* **Instructions for the task**: Up to and including the line bearing "World Population Review Internal Projections", output every line of the entries exactly as written, starting from the first; pictures stay out.
*** Block opens ***
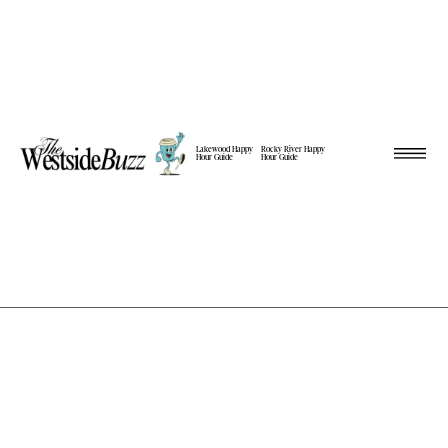
Lakewood Happy
Rocky River Happy
Hour Guide
Hour Guide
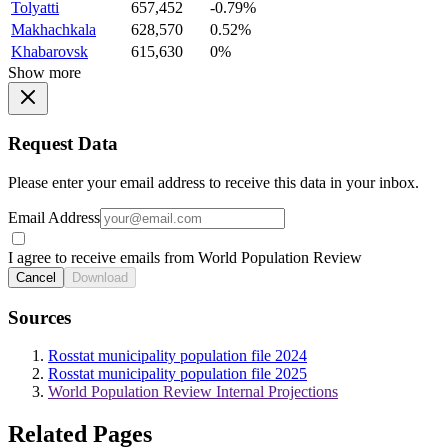
Tolyatti
657,452
-0.79%
Makhachkala
628,570
0.52%
Khabarovsk
615,630
0%
Show more
Request Data
Please enter your email address to receive this data in your inbox.
Email Address
I agree to receive emails from World Population Review
Cancel
Download
Sources
Rosstat municipality population file 2024
Rosstat municipality population file 2025
World Population Review Internal Projections
Related Pages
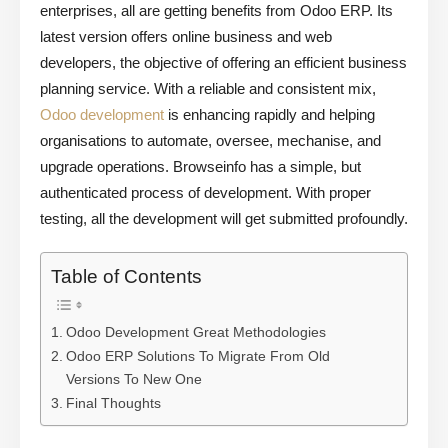
enterprises, all are getting benefits from Odoo ERP. Its
latest version offers online business and web
developers, the objective of offering an efficient business
planning service. With a reliable and consistent mix,
Odoo development
is enhancing rapidly and helping
organisations to automate, oversee, mechanise, and
upgrade operations. Browseinfo has a simple, but
authenticated process of development. With proper
testing, all the development will get submitted profoundly.
Table of Contents
Odoo Development Great Methodologies
Odoo ERP Solutions To Migrate From Old
Versions To New One
Final Thoughts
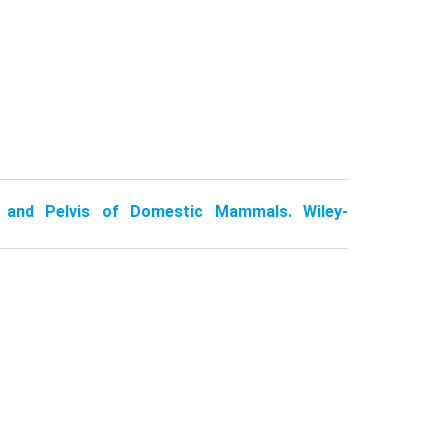
 and Pelvis of Domestic Mammals. Wiley-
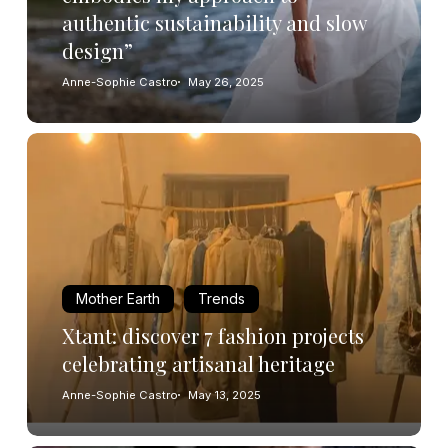
authentic sustainability and slow
design”
Anne-Sophie Castro
May 26, 2025
Mother Earth
Trends
Xtant: discover 7 fashion projects
celebrating artisanal heritage
Anne-Sophie Castro
May 13, 2025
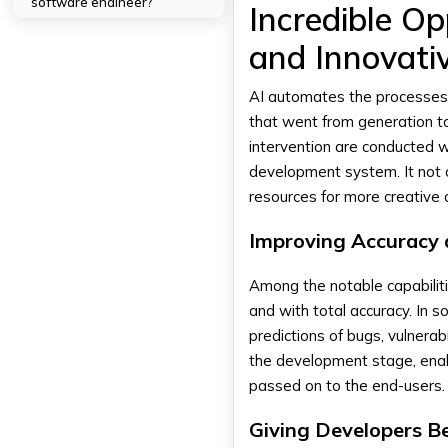
software engineer?
Incredible Op
2. What are some AI tools
available for developers?
and Innovati
3. Is AI the Wave of the Future
for Software Development?
AI automates the processes
that went from generation 
intervention are conducted w
development system. It not 
resources for more creative
Improving Accuracy 
Among the notable capabilitie
and with total accuracy. In 
predictions of bugs, vulnerabi
the development stage, enab
passed on to the end-users.
Giving Developers Be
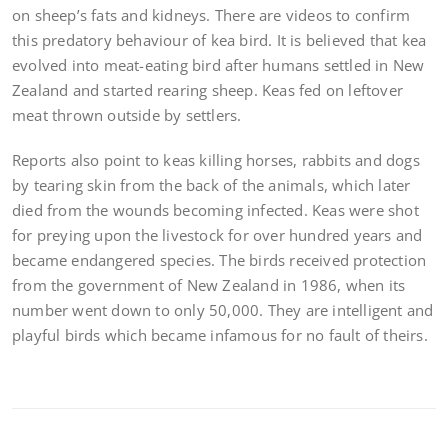
on sheep’s fats and kidneys. There are videos to confirm
this predatory behaviour of kea bird. It is believed that kea
evolved into meat-eating bird after humans settled in New
Zealand and started rearing sheep. Keas fed on leftover
meat thrown outside by settlers.
Reports also point to keas killing horses, rabbits and dogs
by tearing skin from the back of the animals, which later
died from the wounds becoming infected. Keas were shot
for preying upon the livestock for over hundred years and
became endangered species. The birds received protection
from the government of New Zealand in 1986, when its
number went down to only 50,000. They are intelligent and
playful birds which became infamous for no fault of theirs.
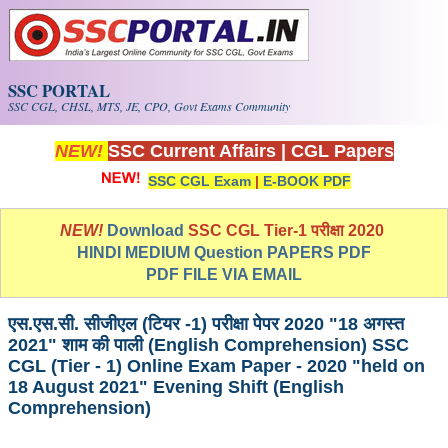
Skip to main content
SSC PORTAL
SSC CGL, CHSL, MTS, JE, CPO, Govt Exams Community
NEW!
SSC Current Affairs
|
CGL Papers
SSC CGL Exam
|
E-BOOK PDF
NEW!
Download
SSC CGL Tier-1 परीक्षा 2020
HINDI MEDIUM Question PAPERS PDF
PDF FILE VIA EMAIL
एस.एस.सी. सीजीएल (टियर -1) परीक्षा पेपर 2020 "18 अगस्त
2021" शाम की पाली (English Comprehension) SSC
CGL (Tier - 1) Online Exam Paper - 2020 "held on
18 August 2021" Evening Shift (English
Comprehension)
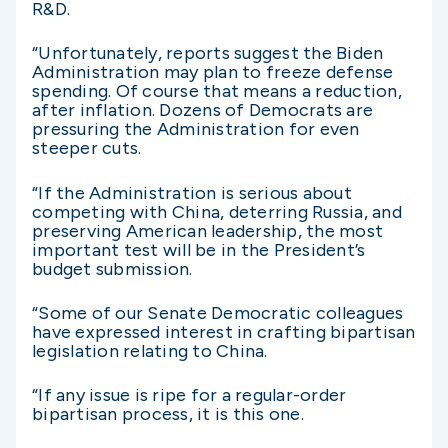
R&D.
“Unfortunately, reports suggest the Biden
Administration may plan to freeze defense
spending. Of course that means a reduction,
after inflation. Dozens of Democrats are
pressuring the Administration for even
steeper cuts.
“If the Administration is serious about
competing with China, deterring Russia, and
preserving American leadership, the most
important test will be in the President’s
budget submission.
“Some of our Senate Democratic colleagues
have expressed interest in crafting bipartisan
legislation relating to China.
“If any issue is ripe for a regular-order
bipartisan process, it is this one.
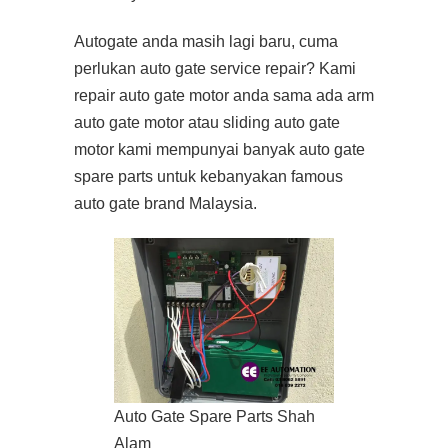
Autogate anda masih lagi baru, cuma
perlukan auto gate service repair? Kami
repair auto gate motor anda sama ada arm
auto gate motor atau sliding auto gate
motor kami mempunyai banyak auto gate
spare parts untuk kebanyakan famous
auto gate brand Malaysia.
Auto Gate Spare Parts Shah
Alam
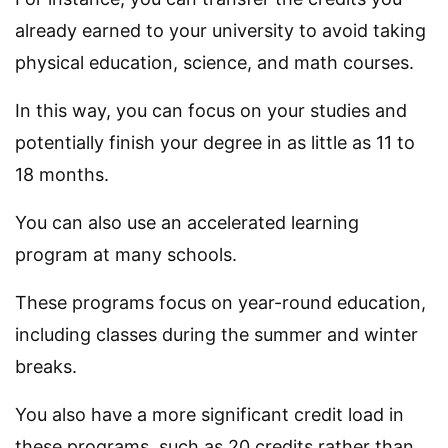
already earned to your university to avoid taking
physical education, science, and math courses.
In this way, you can focus on your studies and
potentially finish your degree in as little as 11 to
18 months.
You can also use an accelerated learning
program at many schools.
These programs focus on year-round education,
including classes during the summer and winter
breaks.
You also have a more significant credit load in
these programs, such as 20 credits rather than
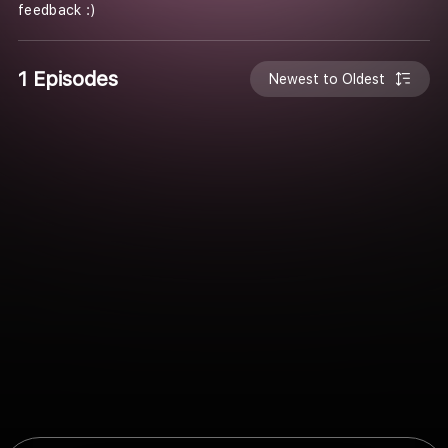
feedback :)
1 Episodes
Newest to Oldest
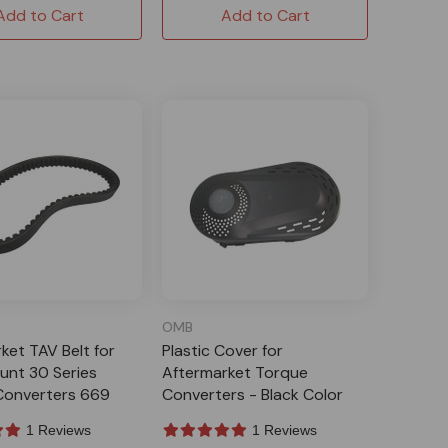
Add to Cart
Add to Cart
OMB
ket TAV Belt for
Plastic Cover for
unt 30 Series
Aftermarket Torque
Converters 669
Converters - Black Color
1 Reviews
1 Reviews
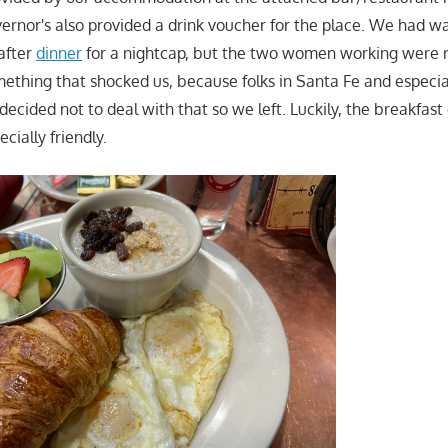
vernor's also provided a drink voucher for the place. We had wa
after
dinner
for a nightcap, but the two women working were r
thing that shocked us, because folks in Santa Fe and especial
decided not to deal with that so we left. Luckily, the breakfas
pecially friendly.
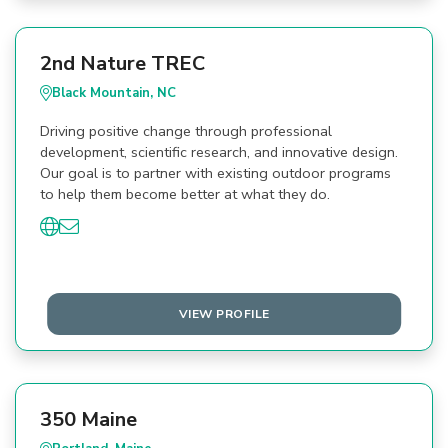
2nd Nature TREC
Black Mountain, NC
Driving positive change through professional
development, scientific research, and innovative design.
Our goal is to partner with existing outdoor programs
to help them become better at what they do.
VIEW PROFILE
350 Maine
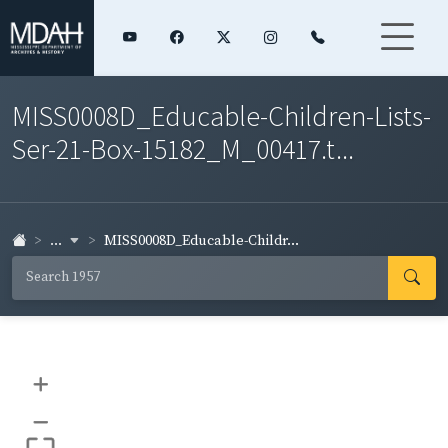
MISS0008D_Educable-Children-Lists-
Ser-21-Box-15182_M_00417.t...
...
MISS0008D_Educable-Childr...
+
–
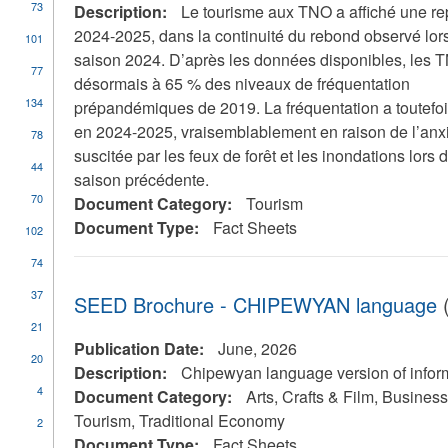
73
Description:
Le tourisme aux TNO a affiché une re
2024-2025, dans la continuité du rebond observé lors
101
saison 2024. D’après les données disponibles, les 
77
désormais à 65 % des niveaux de fréquentation
134
prépandémiques de 2019. La fréquentation a toutefois
en 2024-2025, vraisemblablement en raison de l’anx
78
suscitée par les feux de forêt et les inondations lors d
44
saison précédente.
70
Document Category:
Tourism
Document Type:
Fact Sheets
102
74
37
SEED Brochure - CHIPEWYAN language
(
21
Publication Date:
June, 2026
20
Description:
Chipewyan language version of infor
4
Document Category:
Arts, Crafts & Film, Busine
Tourism, Traditional Economy
2
Document Type:
Fact Sheets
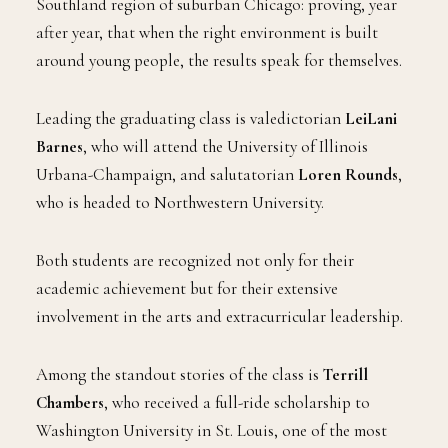
Southland region of suburban Chicago: proving, year
after year, that when the right environment is built
around young people, the results speak for themselves.
Leading the graduating class is valedictorian
LeiLani
Barnes
, who will attend the University of Illinois
Urbana-Champaign, and salutatorian
Loren Rounds
,
who is headed to Northwestern University.
Both students are recognized not only for their
academic achievement but for their extensive
involvement in the arts and extracurricular leadership.
Among the standout stories of the class is
Terrill
Chambers
, who received a full-ride scholarship to
Washington University in St. Louis, one of the most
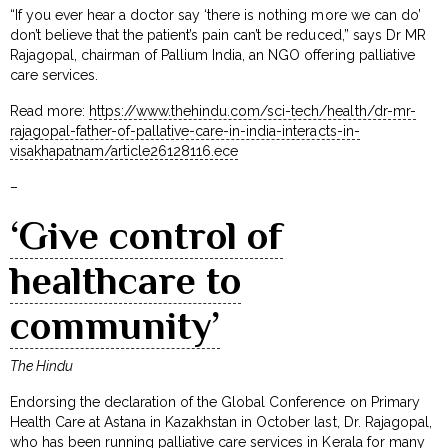
“If you ever hear a doctor say ‘there is nothing more we can do’
don’t believe that the patient’s pain can’t be reduced,” says Dr MR
Rajagopal, chairman of Pallium India, an NGO offering palliative
care services.
Read more:
https://www.thehindu.com/sci-tech/health/dr-mr-
rajagopal-father-of-pallative-care-in-india-interacts-in-
visakhapatnam/article26128116.ece
–
‘Give control of
healthcare to
community’
The Hindu
Endorsing the declaration of the Global Conference on Primary
Health Care at Astana in Kazakhstan in October last, Dr. Rajagopal,
who has been running palliative care services in Kerala for many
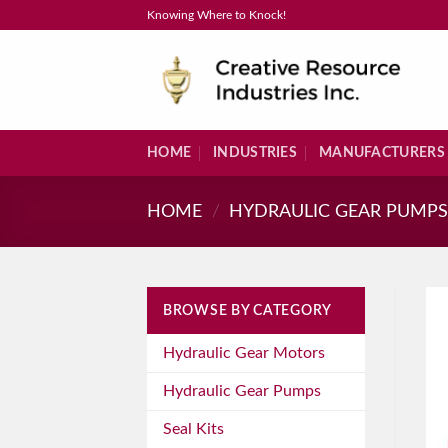
Skip
Knowing Where to Knock!
to
content
HOME
INDUSTRIES
MANUFACTURERS
HOME
/
HYDRAULIC GEAR PUMP
BROWSE BY CATEGORY
Hydraulic Gear Motors
Hydraulic Gear Pumps
Seal Kits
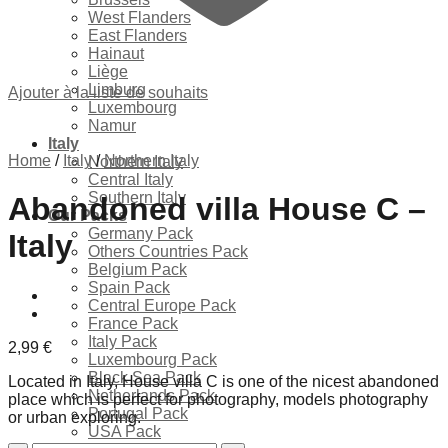
West Flanders
East Flanders
Hainaut
Liège
Limburg
Ajouter à la liste de souhaits
Luxembourg
Namur
Italy
Home
/
Italy
/
Northern Italy
Northern Italy
Central Italy
Southern Italy
Abandoned villa House C –
Our Packs
Germany Pack
Italy
Others Countries Pack
Belgium Pack
Spain Pack
Central Europe Pack
France Pack
Italy Pack
2,99
€
Luxembourg Pack
Black Sea Pack
Located in Italy, House villa C is one of the nicest abandoned
Netherlands Pack
place which is perfect for photography, models photography
Portugal Pack
or urban exploring.
USA Pack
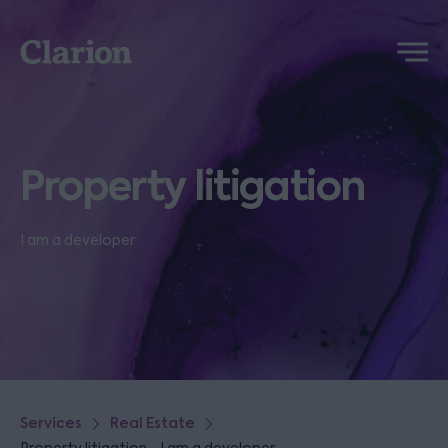
Clarion
Menu
Property litigation
I am a developer
Services
Real Estate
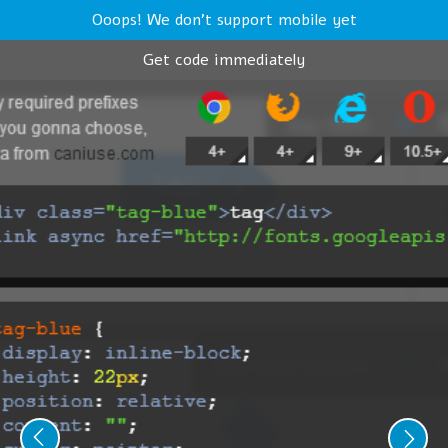
Ooops! We don't support mobile yet
Get code immediately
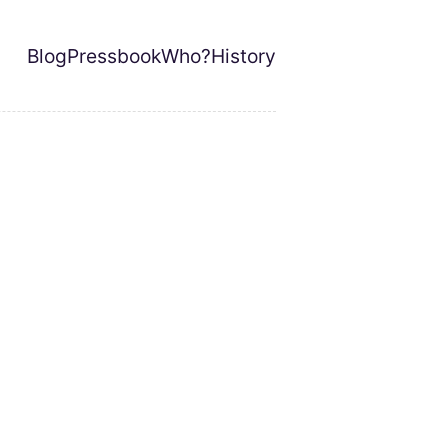
Blog
Pressbook
Who?
History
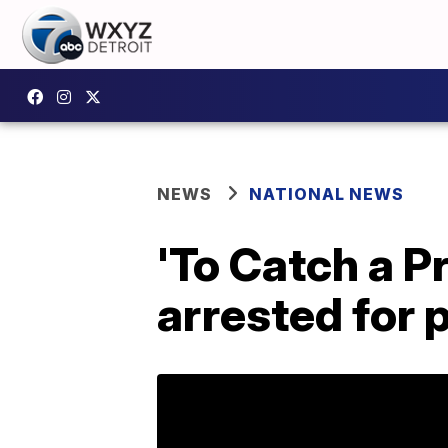
NEWS
NATIONAL NEWS
'To Catch a P
arrested for 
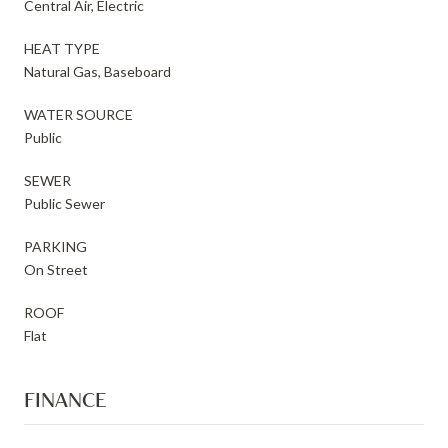
Central Air, Electric
HEAT TYPE
Natural Gas, Baseboard
WATER SOURCE
Public
SEWER
Public Sewer
PARKING
On Street
ROOF
Flat
FINANCE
*** Block closes ***
* **Answer to this exercise**:
Lakewood Happy
Rocky River Happy
Hour Guide
Hour Guide
Tolyatti
657,452
-0.79%
Makhachkala
628,570
0.52%
Khabarovsk
615,630
0%
Show more
Request Data
Please enter your email address to receive this data in your inbox.
Email Address
I agree to receive emails from World Population Review
Cancel
Download
Sources
Rosstat municipality population file 2024
Rosstat municipality population file 2025
World Population Review Internal Projections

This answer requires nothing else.